Task brief:
Pictures stay out of the output. Return exactly the lines below from the one with "Espacio del Joven e" down to the one with "Powered by Invision Community", both included, and nothing more.

(Data entries)
════
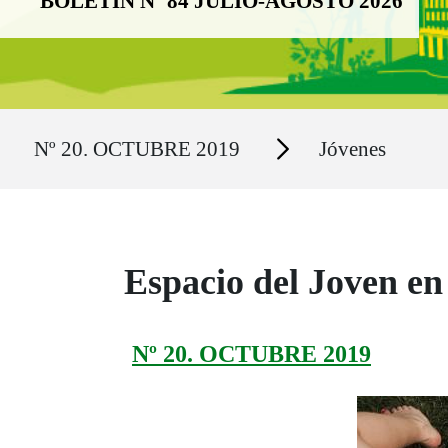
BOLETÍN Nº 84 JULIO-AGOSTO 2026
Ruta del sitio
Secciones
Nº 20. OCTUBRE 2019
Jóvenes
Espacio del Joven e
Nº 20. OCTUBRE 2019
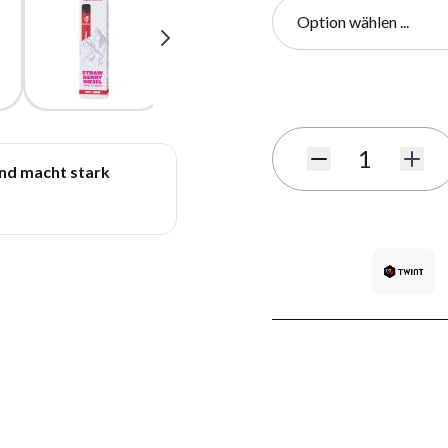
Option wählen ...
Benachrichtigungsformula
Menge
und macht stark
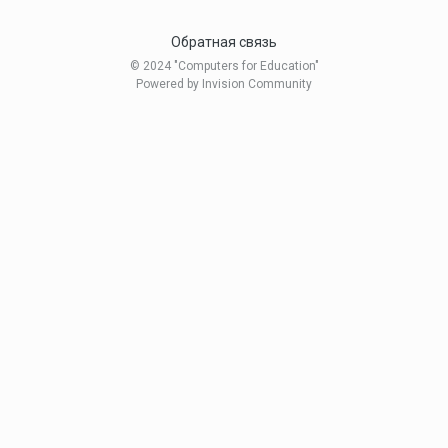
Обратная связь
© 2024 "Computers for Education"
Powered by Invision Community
════
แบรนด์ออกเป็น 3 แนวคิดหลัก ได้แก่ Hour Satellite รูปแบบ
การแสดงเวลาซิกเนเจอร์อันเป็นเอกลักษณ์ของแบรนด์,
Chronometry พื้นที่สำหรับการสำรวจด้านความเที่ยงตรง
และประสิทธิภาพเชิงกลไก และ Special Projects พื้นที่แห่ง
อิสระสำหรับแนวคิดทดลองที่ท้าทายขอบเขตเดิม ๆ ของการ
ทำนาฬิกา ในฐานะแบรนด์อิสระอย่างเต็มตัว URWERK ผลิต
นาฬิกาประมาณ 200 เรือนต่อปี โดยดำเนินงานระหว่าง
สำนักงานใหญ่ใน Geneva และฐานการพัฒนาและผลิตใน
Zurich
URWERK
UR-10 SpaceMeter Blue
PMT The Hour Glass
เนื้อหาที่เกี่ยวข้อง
════
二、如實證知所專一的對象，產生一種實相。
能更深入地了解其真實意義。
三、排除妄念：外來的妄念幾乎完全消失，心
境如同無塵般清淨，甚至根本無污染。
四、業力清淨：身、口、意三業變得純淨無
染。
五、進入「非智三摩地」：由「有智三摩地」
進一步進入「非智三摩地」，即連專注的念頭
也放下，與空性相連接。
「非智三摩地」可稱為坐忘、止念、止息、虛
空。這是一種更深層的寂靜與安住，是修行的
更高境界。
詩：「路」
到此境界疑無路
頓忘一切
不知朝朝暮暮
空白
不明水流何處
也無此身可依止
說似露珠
════
Output below:
Espacio del Joven e
Nº 20. OCTUBRE 2019
Option wählen ...
Benachrichtigungsformula
Menge
und macht stark
Обратная связь
© 2024 "Computers for Education"
Powered by Invision Community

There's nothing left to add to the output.